In order to output this estimation start signal, the power ratio between the power of the received signal and the power of the transmitted signal is always calculated in the calculation circuit regardless of the presence or absence of the double talk state.
Then, when the estimation operation is stopped, a variance value and an average value of the calculated power ratio per N sampling time are calculated, and subsequently, in the comparison / determination circuit, the variance value is constantly compared with the first threshold value. And compare the average value with a second threshold. When it is determined that the variance is smaller than the first threshold value and the average value is larger than the second threshold value when the estimation operation is stopped by the double-talk state detection, the comparison / determination circuit sends the adaptive digital filter to The estimation start signal of is output.

As described above, in the present invention, it is monitored whether or not the double talk state detection is caused by the change in the echo path,
The time until the estimated start signal is output due to the change of the echo path does not require a waiting time of 3 seconds like that of a tree, so that it is substantially only the processing time in the echo path change detection circuit. The echo canceller of the present invention can re-start the adaptive digital filter in about 1/10 or less of the conventional time, and remarkably follows an echo path change.

(Embodiment) An embodiment of the echo canceller of the present invention will be described below with reference to the drawings.

FIG. 1 is a block diagram for explaining the echo canceller, and FIG. 3 is a block diagram showing a circuit configuration of an echo path detector provided in the echo canceller. The first
In the figure, the same components as those shown in FIG. 2 are designated by the same reference numerals, and the detailed description thereof will be omitted unless otherwise specified.

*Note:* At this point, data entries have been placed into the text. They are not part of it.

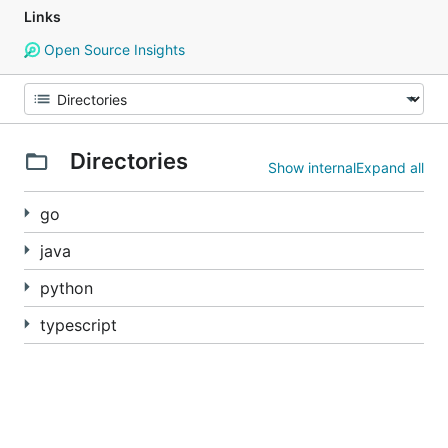
Links
Open Source Insights
Directories
Show internal
Expand all
go
java
python
typescript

As shown in FIG. 1, the echo canceller according to the present invention.
An echo path change detector 40 is provided by adding 30 to the conventional configuration conditions of the adaptive digital filter (ADF) 22, the double talk detector (DTD) 24, and the subtracter 20 as an echo canceling circuit.

The echo path change detector 40 takes in the received signal x (k) and the transmitted signal s (k) and monitors the change in the echo path. When the change in the echo path is detected while the estimation operation is stopped, The estimation start signal for restarting the estimation operation of the adaptive digital filter 22 is output to the adaptive digital filter 22.

Next, the echo path change detector 40 will be described in detail.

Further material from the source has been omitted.